In Jurassic World Dominion, he had the “heavenly gift” of being reunited with Jurassic Park co-stars Laura Dern and Sam Neill.
“It was monumental because 30 years ago, I just had the best experience with them. I’d never met them before. But we showed up on Kauai, an island in Hawaii, and shot the first two weeks and (director) Steven Spielberg was wonderful. And then we went through such a bonding time together. There was a hurricane that we went through in that first movie,” he recalled.
“We became very close and I adore them. They changed my life really. Then, the fact that the movie kind of rang the bell for a lot of people was something and a surprise in some ways, although we knew Steven Spielberg had done that before, but this movie, you never know. So, that was special.”
Since they haven’t been on screen together since then, it became such a treat to “get together, talk about everything we’ve been through and catch up on our careers and lives,” said Goldblum, who mentioned that he’s now a father of two — ages seven and five — with his wife, former Olympian Emilie Livingston. “We’ve all had children since then and many things have happened in the world. The two of them (Dern and Neill) are great people and great activists, very involved and passionate… and then really buckling down and focusing on this project.”
He was also happy about being “matched up and combined” with the Jurassic World cast, led by Chris Pratt and Bryce Dallas Howard, in Dominion. Having to film at the height of the pandemic brought them all closer together. He said, “We were all in this one. We took over this one hotel near Pinewood Studios (in England), where they shot many of the James Bond movies. It was very special.”
Of course, this was not a Goldbum interview without asking him about his “shirtless moment” in Jurassic Park, which has become a meme machine and immortalized in things like merch.
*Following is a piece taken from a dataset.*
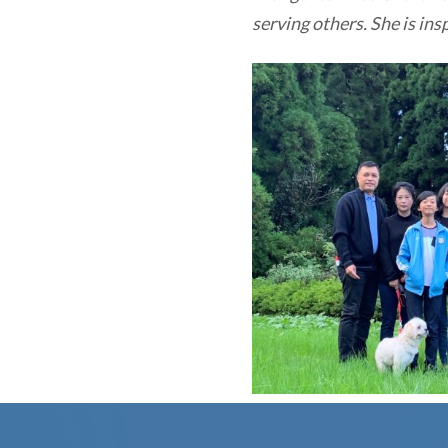
serving others. She is ins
It also got recreated (sort of!) in Dominion. Goldblum laughingly said, “I don’t think I was thinking about it the first time and I don’t think I was thinking about it this time. But Colin, did he write it into it? There’s something if you haven’t seen it yet. I don’t want to spoil it for anybody who hasn’t seen it. There’s a moment where I share the screen with DeWanda Wise… where we’re in the middle of dinosaur danger, and I think I start to get a little warm and relaxed. Well, something happens. You’ll see it’s very subtle, but I think it’s kind of fun.”